Coloring a scene with a paintbrush of light can bring emotions, depth, and texture to your production. Light a scene correctly, and you can establish a visual relationship with the audience. With that being said, few light sources can invoke as intimate a response as that of fire.
There is something primal about looking at fire. It can represent chaos or peace. It can nurture, and it can destroy. However, while it offers a pleasing on-screen aesthetic, it can be tricky to photograph dynamically. It is easy to get too much or too little detail when filming fire-lit scenes, but there are a few fundamental basics to help get you started.
Filming the Fire Itself
In many cases where a fire is involved in a scene, it’s the narrative’s focus, even if it’s just a mood setter. Since that is where the mood, aesthetic, or danger starts, that is where the lighting begins too.
A mistake made by many novice cinematographers—especially in an age where cinematic cameras are readily available, and anyone can be a filmmaker—is improper camera adjustments. If the focus of your shot is a fireplace, campfire, or raging inferno, then it will be your scene’s primary source of illumination. Generally, you should set up your camera’s exposure to the most intense light source and then build around that.
If you are filming someone sitting by a campfire, narratively speaking, that campfire will be your character’s primary, if not only, light source. However, if you try to film using that campfire as a light source alone, one of two results will likely happen. The first is the fire will dominate the shot, and everything else will be in pitch black or silhouette. The second is by adjusting the ISO to brighten the surroundings, you may see your actor, but the image will likely look washed out, full of grain, and the fire will lose all of its detail and appear as a hot white mess.
Base the camera’s exposure on the fire to capture a rich and detailed flame. Everything else will be dark, but with that as a baseline, you can begin to fill in the support lighting. It is unlikely that the camera will pick up much of the fire light spilling onto your actor, so you will need to set up a key light to help paint them into the scene. Place the light between the campfire and your camera if you want flat, more even lighting. Or place the light on the other side (with the campfire between it and the camera) if you want to open up the opportunity for more dynamic scene lighting. You will also want a light capable of a color temperature of 1,000 – 2,000 Kelvin to match the warm orange glow.
Creating the Flicker

Half of the mood of fire lighting comes from the flicker and dancing shadows. Without this, the scene will have the right coloring and lighting but will feel stale without that intrinsic element. A few ways to simulate this can be achieved, all without breaking the bank.
The easiest way is to have a crew member wave boards or other objects in front of the lamp to create sporadic pauses in the light casting, though it may be passable at best and look shoddy at worst.
Other simple techniques include hooking the light up to a dimmer switch and manually turning the light intensity up and down.

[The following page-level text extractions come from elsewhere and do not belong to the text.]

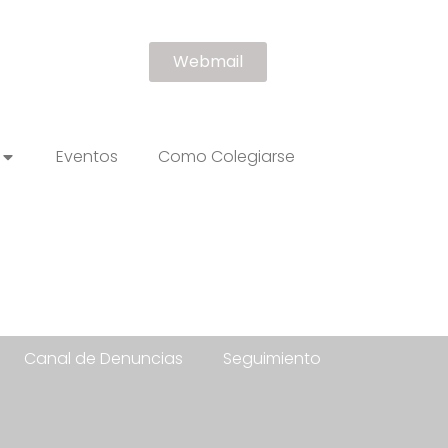
Webmail
Eventos
Como Colegiarse
Canal de Denuncias
Seguimiento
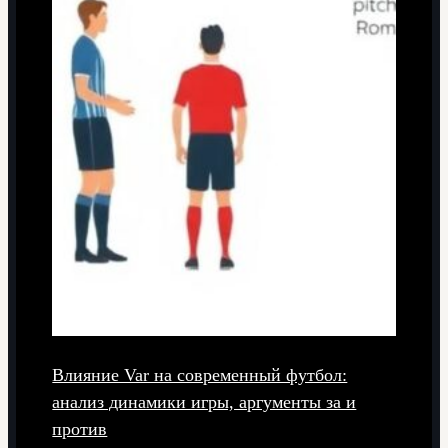
Влияние Var на современный футбол:
анализ динамики игры, аргументы за и
против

Some professional LED lights may have a flame flicker function built in, or accessory “flicker dimmers” can provide this function, so a crew member doesn’t spend the entire shoot toggling a dimmer by hand.
A cost-effective alternative is to purchase an LED “flame bulb.” These are readily available from a host of manufacturers on Amazon, they are cheap (typically $9 – $40 each), and they produce a surprisingly convincing fire light simulation.
Thinking outside the box, if you have access to a video projector, you can alternatively make a video signal that’s black with orange flashes or varying degrees of orange shifting and use that projector as a production light, casting the flickering light on your scene.
As a side note, be mindful of the size of the flame you’re trying to create. Small, single flames, such as candles, will have a slower, softer breathing light cast. A larger campfire will have varying temperature shifts and several flickering tendrils, creating a faster and more vibrant illumination.
Ambient Lighting
Some minor adjustments to the ambient lighting could bring your scene to life.
First is realizing that not every single light has to flicker. You can provide some soft-fill lighting for the area around the fire and for some shadow softening if you prefer to see more of the scene. As long as you have other lights creating a perceivable flicker, you should be able to sell the illusion.
Let’s return to the campfire setup. There is an opportunity to create some interesting contrast and natural environmental highlights.
Suppose your actor is facing a campfire. Set up their key light on the opposite side of the fire than the camera is on. This will illuminate the far side of their face, creating a moody, film-noir-style shadow. Put a diffuser on the light if you want to soften this up a bit.
Having your actor lit and matching the fire is part of the battle, but the shot may still seem a little bland if all behind them is a solid black background. If you place some blue-gelled lights in the back scenery, perhaps to cast some outline against trees, bushes, or tents, it helps trace some subtle environmental detail.
Take this up a notch and add a soft blue backlight to your talent (on their shaded side). This gives some separation from the background and adds a nice blue/orange contrast that is common in cinema (they are complementary colors and pair exceptionally well visually). Experiment with different practical background lights. What color combinations can you come up with?
Simulating fire is an interesting cinematic illusion. Even if lights aren’t 100% source accurate and you artificially boost the scene, it’s about the perceived effect. If the color and flicker appear natural, it becomes much easier to sell the magic.